▽

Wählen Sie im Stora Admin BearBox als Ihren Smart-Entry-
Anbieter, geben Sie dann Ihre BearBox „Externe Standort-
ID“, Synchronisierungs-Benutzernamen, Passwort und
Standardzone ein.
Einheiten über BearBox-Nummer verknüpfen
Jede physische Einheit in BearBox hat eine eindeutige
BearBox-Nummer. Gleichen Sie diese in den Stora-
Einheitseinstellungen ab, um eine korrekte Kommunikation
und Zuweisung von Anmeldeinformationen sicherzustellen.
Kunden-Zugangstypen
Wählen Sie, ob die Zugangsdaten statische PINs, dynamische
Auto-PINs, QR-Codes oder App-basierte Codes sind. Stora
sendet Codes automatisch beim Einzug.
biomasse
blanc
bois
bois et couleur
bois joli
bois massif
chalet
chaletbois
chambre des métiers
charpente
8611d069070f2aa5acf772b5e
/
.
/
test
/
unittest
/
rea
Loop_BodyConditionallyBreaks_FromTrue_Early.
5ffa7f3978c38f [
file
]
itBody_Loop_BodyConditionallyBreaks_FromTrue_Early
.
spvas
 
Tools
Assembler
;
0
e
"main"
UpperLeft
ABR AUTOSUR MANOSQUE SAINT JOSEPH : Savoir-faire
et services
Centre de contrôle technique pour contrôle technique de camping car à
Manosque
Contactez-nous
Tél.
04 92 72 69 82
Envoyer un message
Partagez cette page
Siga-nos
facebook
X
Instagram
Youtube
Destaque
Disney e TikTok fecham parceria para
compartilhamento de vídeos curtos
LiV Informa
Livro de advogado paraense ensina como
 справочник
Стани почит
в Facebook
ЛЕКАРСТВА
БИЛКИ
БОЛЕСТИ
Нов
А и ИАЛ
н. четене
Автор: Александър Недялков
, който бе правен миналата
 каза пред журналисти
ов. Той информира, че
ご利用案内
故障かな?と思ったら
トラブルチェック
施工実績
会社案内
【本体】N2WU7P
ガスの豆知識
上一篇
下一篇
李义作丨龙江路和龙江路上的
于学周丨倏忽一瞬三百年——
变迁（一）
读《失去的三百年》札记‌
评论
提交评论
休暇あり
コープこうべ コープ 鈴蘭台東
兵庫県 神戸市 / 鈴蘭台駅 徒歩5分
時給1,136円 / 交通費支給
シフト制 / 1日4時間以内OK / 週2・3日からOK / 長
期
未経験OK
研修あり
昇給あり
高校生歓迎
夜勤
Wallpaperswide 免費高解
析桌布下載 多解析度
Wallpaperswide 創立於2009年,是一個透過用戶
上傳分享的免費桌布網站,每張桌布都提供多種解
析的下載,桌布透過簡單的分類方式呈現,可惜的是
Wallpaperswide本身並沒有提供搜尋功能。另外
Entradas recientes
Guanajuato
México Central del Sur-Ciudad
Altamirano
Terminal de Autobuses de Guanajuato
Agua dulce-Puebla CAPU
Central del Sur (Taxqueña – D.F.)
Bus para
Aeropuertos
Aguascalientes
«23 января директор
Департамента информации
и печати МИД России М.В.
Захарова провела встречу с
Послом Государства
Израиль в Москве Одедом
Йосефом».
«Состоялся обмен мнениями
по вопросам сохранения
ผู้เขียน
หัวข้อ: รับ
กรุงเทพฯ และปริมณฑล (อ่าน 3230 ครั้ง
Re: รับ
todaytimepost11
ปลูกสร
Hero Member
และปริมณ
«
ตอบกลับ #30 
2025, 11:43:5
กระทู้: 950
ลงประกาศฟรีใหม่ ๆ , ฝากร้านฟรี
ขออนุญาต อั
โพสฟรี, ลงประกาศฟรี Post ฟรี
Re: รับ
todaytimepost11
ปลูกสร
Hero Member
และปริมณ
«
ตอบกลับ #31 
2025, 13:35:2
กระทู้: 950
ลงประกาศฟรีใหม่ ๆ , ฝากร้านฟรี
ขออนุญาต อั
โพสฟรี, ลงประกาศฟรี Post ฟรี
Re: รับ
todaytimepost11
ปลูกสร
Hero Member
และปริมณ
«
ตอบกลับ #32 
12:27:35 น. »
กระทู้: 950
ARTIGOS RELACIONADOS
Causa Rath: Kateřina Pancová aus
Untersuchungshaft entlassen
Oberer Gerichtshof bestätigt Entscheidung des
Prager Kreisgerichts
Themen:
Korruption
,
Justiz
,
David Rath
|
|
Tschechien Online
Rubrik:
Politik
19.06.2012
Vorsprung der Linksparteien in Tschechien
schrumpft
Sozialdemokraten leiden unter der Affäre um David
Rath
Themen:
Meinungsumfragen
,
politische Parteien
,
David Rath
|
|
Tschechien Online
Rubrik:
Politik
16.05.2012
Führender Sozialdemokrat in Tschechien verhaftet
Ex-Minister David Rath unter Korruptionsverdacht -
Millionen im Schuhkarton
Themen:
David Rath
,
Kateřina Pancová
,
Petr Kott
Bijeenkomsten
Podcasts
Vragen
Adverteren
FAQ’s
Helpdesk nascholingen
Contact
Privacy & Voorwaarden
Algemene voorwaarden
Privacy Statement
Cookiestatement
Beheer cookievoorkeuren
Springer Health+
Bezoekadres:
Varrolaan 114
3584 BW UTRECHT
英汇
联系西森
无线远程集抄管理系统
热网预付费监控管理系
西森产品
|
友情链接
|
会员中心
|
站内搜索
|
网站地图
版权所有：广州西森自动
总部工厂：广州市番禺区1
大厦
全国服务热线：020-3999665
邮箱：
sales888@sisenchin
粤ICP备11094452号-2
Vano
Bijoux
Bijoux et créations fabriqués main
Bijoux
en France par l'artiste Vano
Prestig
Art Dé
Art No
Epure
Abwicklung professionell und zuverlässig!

△

### Exercise
Go over the listing above and copy out each line that includes "Guanajuato".

### Problem solution
Guanajuato
Terminal de Autobuses de Guanajuato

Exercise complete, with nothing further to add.